Computes the cosine of packed single-precision (32-bit) floating-point elements in a expressed in radians, and stores the results in dst.
float4 sincos_f4(float4 &out_cos, float4 a)

Computes the sine and cosine of packed single-precision (32-bit) floating-point elements in a expressed in radians, and stores the results in dst and out_cos.
float4 mulquat_f4(float4 a, float4 b)

Multiplies two quaternion a and b, and stores the result in dst.
float4 quatinverse_f4(float4 a)

Inverts the quaternion a, and stores the result in dst.
float4 quatnormalangle_f4(float4 n, f32 a)

Computes one rotation quaternion based on the given normal a and one angle a, and stores the result quaternion in dst.
float4 quateulerangles_f4(float4 a)

Computes a rotation quaternion based on a vector containing the Euler angles (pitch, yaw, and roll), and stores the result in dst.
float4 quatlerp_f4(float4 a, float4 b, f32 t)

Interpolates between two unit quaternions a and b using linear interpolation, and stores the result in dst.
float4 quatslerp_f4(float4 a, float4 b, f32 t)

Interpolates between two unit quaternions a and b using spherical linear interpolation, and stores the result in dst.
float3x4 transform2d_f3x4(float4 translation, f32 rotation, float4 scaling)

Builds a 2D affine matrix from translation, rotation and scaling.
float3x4 transform2d_translation_f3x4(float4 translation)

Builds a 2D affine matrix from translation.
float3x4 transform2d_rotation_f3x4(f32 rotation)

Builds a 2D affine matrix from roation.
float3x4 transform2d_scaling_f3x4(float4 scaling)

Builds a 2D affine matrix from scaling.
float4x4 transform3d_f4x4(float4 translation, float4 rotation_quaternion, float4 scaling)

Builds a 3D affine matrix from translation, rotation and scaling.
float4x4 transform3d_translation_f4x4(float4 translation)

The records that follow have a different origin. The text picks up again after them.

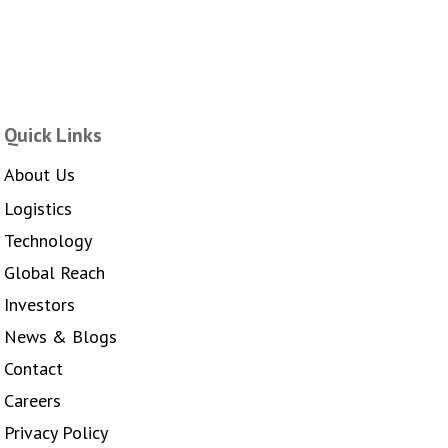
Quick Links
About Us
Logistics
Technology
Global Reach
Investors
News & Blogs
Contact
Careers
Privacy Policy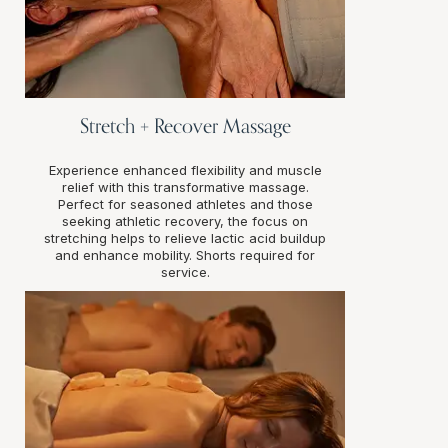
Stretch + Recover Massage
Experience enhanced flexibility and muscle
relief with this transformative massage.
Perfect for seasoned athletes and those
seeking athletic recovery, the focus on
stretching helps to relieve lactic acid buildup
and enhance mobility. Shorts required for
service.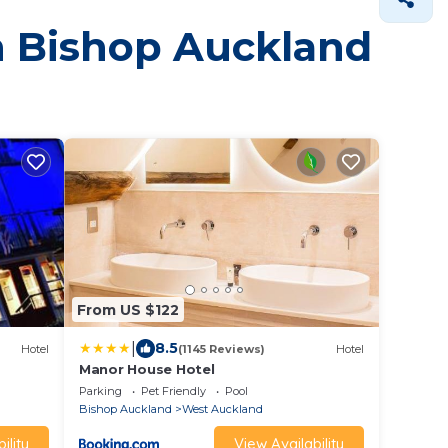
in Bishop Auckland
From US $122
|
8.5
Hotel
(1145 Reviews)
Hotel
m
Manor House Hotel
Parking
Pet Friendly
Pool
Bishop Auckland
West Auckland
ility
View Availability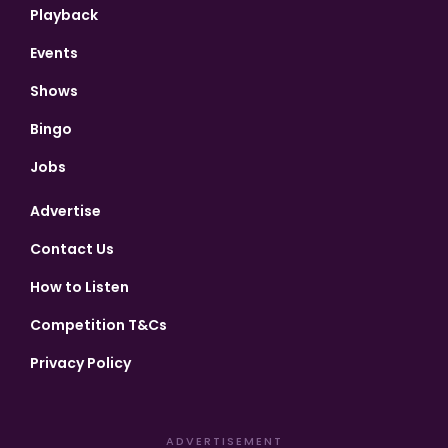
Playback
Events
Shows
Bingo
Jobs
Advertise
Contact Us
How to Listen
Competition T&Cs
Privacy Policy
ADVERTISEMENT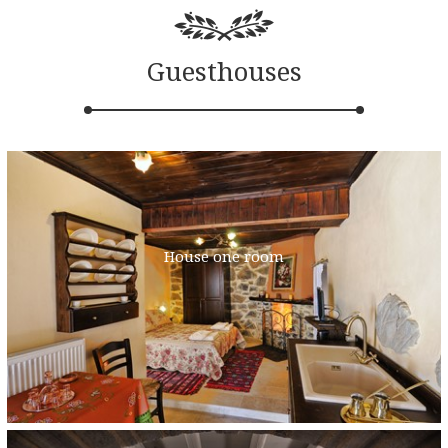
Guesthouses
House one room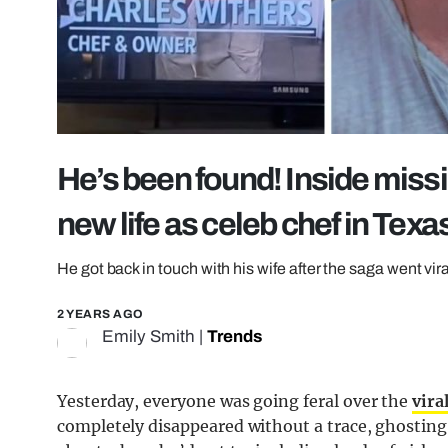
He’s been found! Inside miss
new life as celeb chef in Texa
He got back in touch with his wife after the saga went vira
2 YEARS AGO
Emily Smith
|
Trends
Yesterday, everyone was going feral over the
vira
completely disappeared without a trace, ghosting 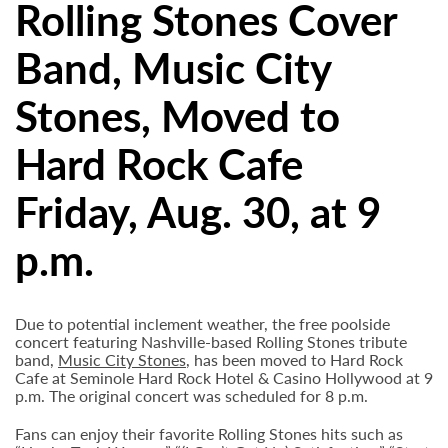
Rolling Stones Cover
Band, Music City
Stones, Moved to
Hard Rock Cafe
Friday, Aug. 30, at 9
p.m.
Due to potential inclement weather, the free poolside
concert featuring Nashville-based Rolling Stones tribute
band,
Music City Stones
, has been moved to Hard Rock
Cafe at Seminole Hard Rock Hotel & Casino Hollywood at 9
p.m. The original concert was scheduled for 8 p.m.
Fans can enjoy their favorite Rolling Stones hits such as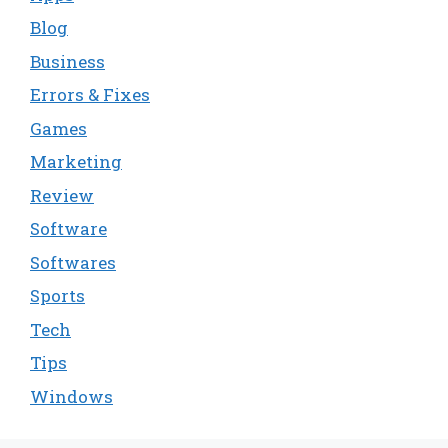
Blog
Business
Errors & Fixes
Games
Marketing
Review
Software
Softwares
Sports
Tech
Tips
Windows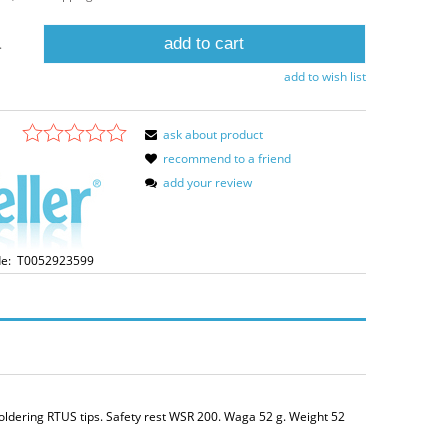
add to cart
.
add to wish list
ask about product
recommend to a friend
add your review
e:
T0052923599
soldering RTUS tips. Safety rest WSR 200. Waga 52 g. Weight 52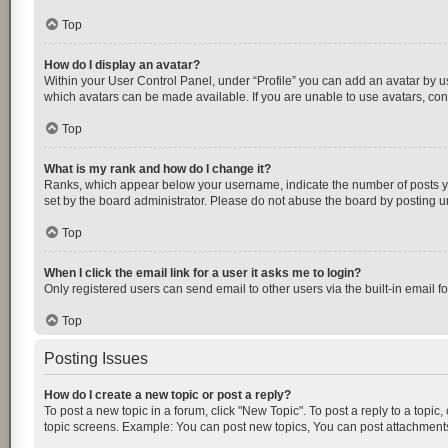
Top
How do I display an avatar?
Within your User Control Panel, under “Profile” you can add an avatar by us
which avatars can be made available. If you are unable to use avatars, cont
Top
What is my rank and how do I change it?
Ranks, which appear below your username, indicate the number of posts you
set by the board administrator. Please do not abuse the board by posting unn
Top
When I click the email link for a user it asks me to login?
Only registered users can send email to other users via the built-in email f
Top
Posting Issues
How do I create a new topic or post a reply?
To post a new topic in a forum, click "New Topic". To post a reply to a topic
topic screens. Example: You can post new topics, You can post attachments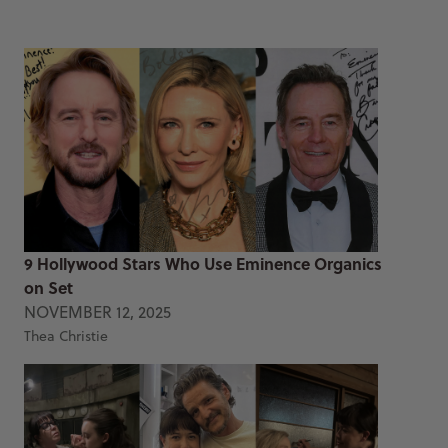
9 Hollywood Stars Who Use Eminence Organics
on Set
NOVEMBER 12, 2025
Thea Christie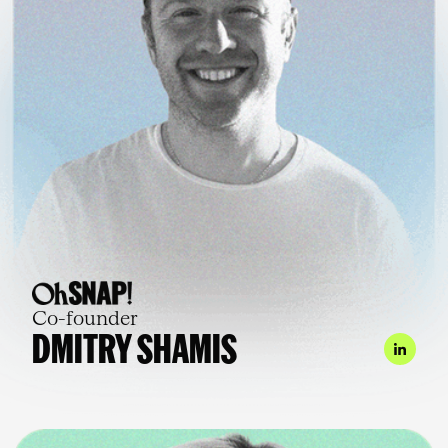
Co-founder
DMITRY SHAMIS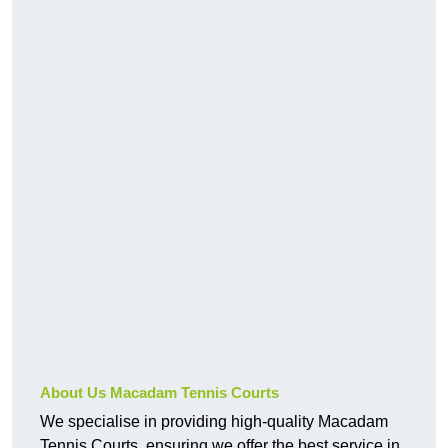
About Us Macadam Tennis Courts
We specialise in providing high-quality Macadam
Tennis Courts, ensuring we offer the best service in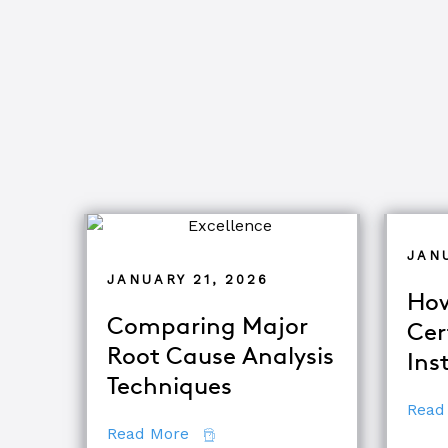
JAN
JANUARY 21, 2026
How
Comparing Major
Cer
Root Cause Analysis
Ins
Techniques
Read
about Comparing Major Root Cau
Read More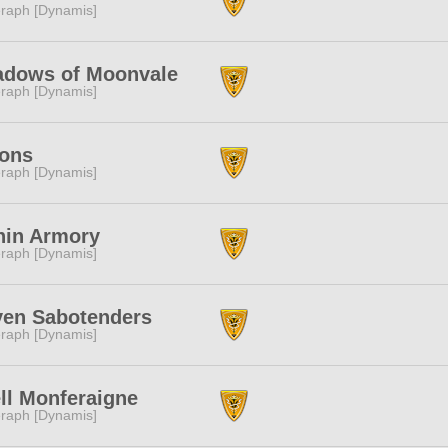
raph [Dynamis]
adows of Moonvale
raph [Dynamis]
ions
raph [Dynamis]
nin Armory
raph [Dynamis]
ven Sabotenders
raph [Dynamis]
ll Monferaigne
raph [Dynamis]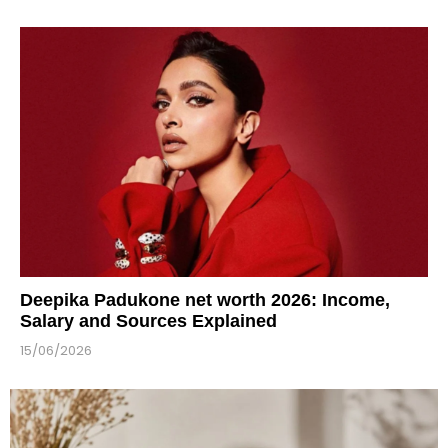
Deepika Padukone net worth 2026: Income,
Salary and Sources Explained
15/06/2026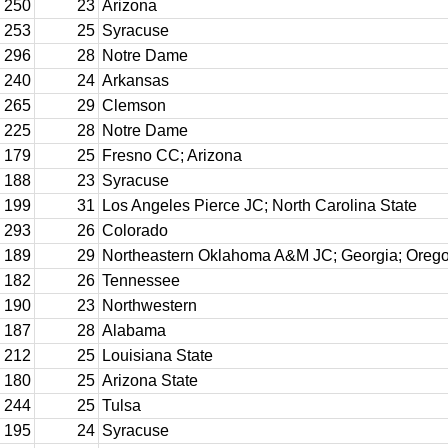
250
23
Arizona
253
25
Syracuse
296
28
Notre Dame
240
24
Arkansas
265
29
Clemson
225
28
Notre Dame
179
25
Fresno CC; Arizona
188
23
Syracuse
199
31
Los Angeles Pierce JC; North Carolina State
293
26
Colorado
189
29
Northeastern Oklahoma A&M JC; Georgia; Oreg
182
26
Tennessee
190
23
Northwestern
187
28
Alabama
212
25
Louisiana State
180
25
Arizona State
244
25
Tulsa
195
24
Syracuse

Builds a 3D affine matrix from translation.
float4x4 transform3d_rotation_quaternion_f4x4(float4 quaternion)

Builds a 3D affine matrix from rotation represented by one quaternion.
float4x4 transform3d_rotation_x_f4x4(f32 rotation)

Builds a 3D affine matrix from rotation along X axis.
float4x4 transform3d_rotation_y_f4x4(f32 rotation)

Builds a 3D affine matrix from rotation along Y axis.
float4x4 transform3d_rotation_z_f4x4(f32 rotation)

Builds a 3D affine matrix from rotation along Z axis.
float4x4 transform3d_rotation_normal_angle_f4x4(float4 normal, f32 angle)

Builds a 3D affine matrix from rotation represented by rotation axis and rotation angle.
float4x4 transform3d_rotation_euler_angles_f4x4(float4 pitch_yaw_roll)

Builds a 3D affine matrix from rotation represented by euler angles (pitch, yaw, roll).
float4x4 transform3d_scaling_f4x4(float4 scaling)

Builds a 3D affine matrix from scaling.
float4x4 transform3d_look_to_f4x4(float4 eye, float4 eyedir, float4 updir)

Creates one affine matrix that trnasforms points and directions in world space to view space. eyedir and updir must be normalized.